Motivating ANOVA: What If We Want a Lot of Pairwise Comparisons?

Start Simple: Two Companies

Suppose for your project you want to compare AFT scores (max 500) between two companies in a battalion – say A Co and B Co. Easy: two-sample t-test, done. One test, one p-value, one \(\alpha\).

head(A)
[1] 307.5771 334.6212 369.6961 301.7406 327.9937 333.3105
head(B)
[1] 298.7073 371.9309 345.0860 379.8051 367.2409 378.4735

First, look at the data:

B Co sits a bit higher than A Co. Is the gap big enough to be real? Run the test:

t.test(A, B, alternative = "two.sided", mu = 0, conf.level = .95, paired = FALSE)

    Welch Two Sample t-test

data:  A and B
t = -2.1372, df = 47.799, p-value = 0.03773
alternative hypothesis: true difference in means is not equal to 0
95 percent confidence interval:
 -32.5258433  -0.9905815
sample estimates:
mean of x mean of y 
 338.3493  355.1076 

The p-value is below \(0.05\), so we reject \(H_0\) – A Co and B Co really do differ. Clean result.

Now Add More Companies

But a battalion has A, B, C, and HHC. We want to know: “do any companies differ in average AFT score?”

How many pairwise comparisons is that?

\[ \binom{4}{2} = \frac{4 \cdot 3}{2} = 6 \text{ tests} \]

A vs B, A vs C, A vs HHC, B vs C, B vs HHC, C vs HHC.

Look at all four:

# A tibble: 8 × 2
# Groups:   company [4]
  score company
  <dbl> <fct>  
1  375. A      
2  308. A      
3  341. B      
4  372. B      
5  336. C      
6  354. C      
7  358. HHC    
8  338. HHC    

Some companies look different, others look similar – but our eyes are unreliable with this much overlap. Let’s run all six pairwise t-tests:

Comparison Mean 1 Mean 2 Difference p-value Decision
A vs B 338.3 355.1 -16.8 0.0377 Reject H0 (significant)
A vs C 338.3 342.8 -4.4 0.5246 Fail to reject
A vs HHC 338.3 344.0 -5.7 0.4503 Fail to reject
B vs C 355.1 342.8 12.3 0.0690 Fail to reject
B vs HHC 355.1 344.0 11.1 0.1293 Fail to reject
C vs HHC 342.8 344.0 -1.2 0.8407 Fail to reject

Some pairs come back significant, others don’t. Each individual test was run at \(\alpha = 0.05\) – but we just ran six of them.

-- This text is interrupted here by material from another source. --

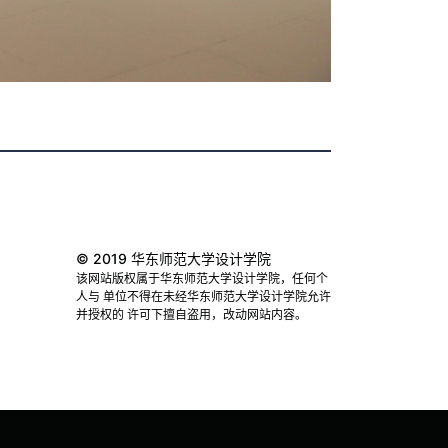
© 2019 华东师范大学设计学院
该网站版权属于华东师范大学设计学院，任何个
人与 单位不得在未经华东师范大学设计学院允许
并授权的 许可下擅自盗用，改动网站内容。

What Is \(\alpha\), Really?

When we run one test at \(\alpha = 0.05\), we’re saying:

“If \(H_0\) is true, I’m willing to accept a 5% chance of a false positive – concluding the means differ when they really don’t.”

That’s fine for one test. But we just ran six.

The Problem: False Positives Pile Up

If all 6 null hypotheses are true, and each test independently has a 5% chance of a false positive, the probability of at least one false positive across the family is:

\[ P(\text{at least one false positive}) = 1 - (1 - \alpha)^m = 1 - 0.95^6 \approx 0.265 \]

So with 4 companies and 6 pairwise tests at \(\alpha = 0.05\), there’s roughly a 26.5% chance we’ll claim somewhere that two companies differ – even if they are all identical.

WarningThis Is the Multiple Comparisons Problem

Run enough tests and you will find “significance” by pure chance. Your stated \(\alpha\) per test is not your real \(\alpha\) for the whole question.

How Do We Fix It?

One simple fix: use a stricter threshold on each test. If we want the family-wise false-positive rate to stay at 5%, we shrink each test’s \(\alpha\). The Bonferroni correction divides by the number of tests:

\[ \alpha^* = \frac{\alpha}{m} = \frac{0.05}{6} \approx 0.0083 \]

Now each pairwise test must clear a much smaller p-value to be called significant. Let’s redo the table with the corrected threshold:

Comparison Mean 1 Mean 2 Difference p-value Decision (α* = 0.0083)
A vs B 338.3 355.1 -16.8 0.0377 Fail to reject
A vs C 338.3 342.8 -4.4 0.5246 Fail to reject
A vs HHC 338.3 344.0 -5.7 0.4503 Fail to reject
B vs C 355.1 342.8 12.3 0.0690 Fail to reject
B vs HHC 355.1 344.0 11.1 0.1293 Fail to reject
C vs HHC 342.8 344.0 -1.2 0.8407 Fail to reject

Now nothing is significant. Bonferroni controls the family-wise error rate, but the cost is obvious: it is very conservative – we may miss real differences that a single pre-planned t-test would have caught.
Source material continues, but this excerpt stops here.